California’s Summer of the Great White

Image: CA Academy of Sciences

Great white sharks have always lived off the coast of California but this summer they’re showing up in staggering numbers, leaving beaches with “swim at your own risk” signs. Great whites have been spotted in Half Moon Bay, Monterey Bay and even for the first time in known history in the San Francisco Bay when a fisherman inadvertently hooked an 8-foot shark near Alcatraz Island. In fact, sitings of the biggest sharks this summer have been visible from planes, flown both by commercial pilots and sheriffs in helicopters who recently spotted a 13-15 food great white off Bodega Bay.

What’s Going On?: As the Guardian explained, “juvenile great whites typically reside in the balmy waters of southern California, near the US-Mexico border. But the fish have increasingly wandered north in the past few years, leading to frequent sightings in the Monterey Bay since 2014. Scientists suspect the warming temperatures of the ocean may play a role in the sharks surprising movements.”

  • While most sharks are cold-blooded, great whites are partially warm-blooded so younger sharks who can’t regulate their body temperature as well tend to congregate in warmer water thus as ocean temperatures warm their range can expand.

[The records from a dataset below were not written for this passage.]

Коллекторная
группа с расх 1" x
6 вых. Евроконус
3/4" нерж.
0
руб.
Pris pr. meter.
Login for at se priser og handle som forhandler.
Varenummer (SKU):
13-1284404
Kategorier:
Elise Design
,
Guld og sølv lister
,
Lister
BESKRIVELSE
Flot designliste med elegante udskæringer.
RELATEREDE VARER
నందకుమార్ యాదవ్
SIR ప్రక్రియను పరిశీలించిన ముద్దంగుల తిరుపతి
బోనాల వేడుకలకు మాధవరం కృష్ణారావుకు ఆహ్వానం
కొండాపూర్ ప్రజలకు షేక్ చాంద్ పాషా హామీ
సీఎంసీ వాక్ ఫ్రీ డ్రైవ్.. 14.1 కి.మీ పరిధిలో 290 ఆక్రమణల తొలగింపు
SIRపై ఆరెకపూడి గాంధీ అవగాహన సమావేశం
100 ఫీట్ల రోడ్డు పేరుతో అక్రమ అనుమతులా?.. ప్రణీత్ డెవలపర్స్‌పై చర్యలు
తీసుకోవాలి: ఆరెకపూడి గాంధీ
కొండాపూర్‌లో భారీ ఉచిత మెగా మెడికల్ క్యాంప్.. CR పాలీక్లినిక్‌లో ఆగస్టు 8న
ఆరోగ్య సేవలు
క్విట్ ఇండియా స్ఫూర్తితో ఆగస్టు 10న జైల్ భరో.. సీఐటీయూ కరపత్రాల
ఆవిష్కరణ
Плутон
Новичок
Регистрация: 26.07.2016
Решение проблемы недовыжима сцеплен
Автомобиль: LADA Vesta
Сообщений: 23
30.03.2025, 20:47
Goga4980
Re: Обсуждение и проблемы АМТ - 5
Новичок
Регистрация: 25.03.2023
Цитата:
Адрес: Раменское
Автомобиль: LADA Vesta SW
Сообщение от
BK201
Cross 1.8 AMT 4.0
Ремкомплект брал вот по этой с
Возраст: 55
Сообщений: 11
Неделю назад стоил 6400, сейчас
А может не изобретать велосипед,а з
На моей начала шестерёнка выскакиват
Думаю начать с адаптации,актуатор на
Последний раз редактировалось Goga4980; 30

Swimming Deeper: A deadly warm patch of water off the coast of California known as the Blob along with recent El Niño years have kept juvenile sharks in a “nursery” in Monterey Bay and since juvenile sharks tend to return to hunting grounds they’re familiar with, scientists are speculating that the bay may become a new birthing area for great whites.

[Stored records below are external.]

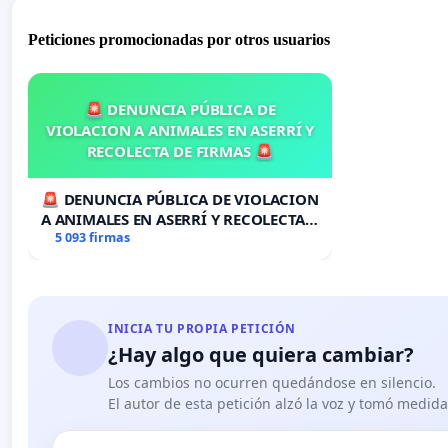
Peticiones promocionadas por otros usuarios
🚨 DENUNCIA PÚBLICA DE
VIOLACION A ANIMALES EN ASERRÍ Y
RECOLECTA DE FIRMAS 🚨
🚨 DENUNCIA PÚBLICA DE VIOLACION
A ANIMALES EN ASERRÍ Y RECOLECTA
DE FIRMAS 🚨
5 093 firmas
INICIA TU PROPIA PETICIÓN
¿Hay algo que quiera cambiar?
Los cambios no ocurren quedándose en silencio.
El autor de esta petición alzó la voz y tomó medid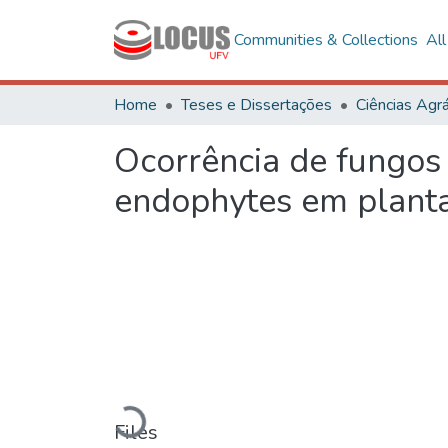
Communities & Collections
Al
Home
Teses e Dissertações
Ciências Agrá
Ocorrência de fungos 
endophytes em plant
Loading...
Files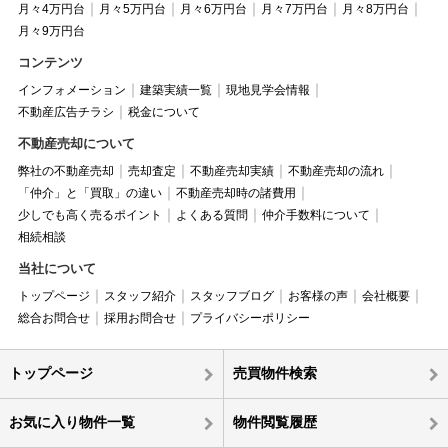
月々4万円台
月々5万円台
月々6万円台
月々7万円台
月々8万円台
月々9万円台
コンテンツ
インフォメーション
建築実績一覧
現地見学会情報
不動産広告チラシ
税金について
不動産売却について
弊社の不動産売却
売却査定
不動産売却実績
不動産売却の流れ
「仲介」と「買取」の違い
不動産売却時の諸費用
少しでも高く売るポイント
よくある質問
仲介手数料について
相続相談
当社について
トップページ
スタッフ紹介
スタッフブログ
お客様の声
会社概要
総合お問合せ
採用お問合せ
プライバシーポリシー
トップページ
売買物件検索
お気に入り物件一覧
物件閲覧履歴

Why This Matters: Does this mean that people shouldn’t swim in California beaches? No (because the chance of a great white encounter is still very low), but if you’re planning on swimming, surfing, or kayaking you should keep a couple of things in mind about great whites and how they might interact with humans. As the California Academy of Sciences explained, only 99 unprovoked attacks by sharks (all or nearly all have involved the white shark, Carcharodon carcharias), resulting in 9 fatalities, have occurred in California history. Climate change will change and likely expand the territory of the great white off the West Coast and as our planet warms we’re going to have to manage how we interact with migrating wildlife.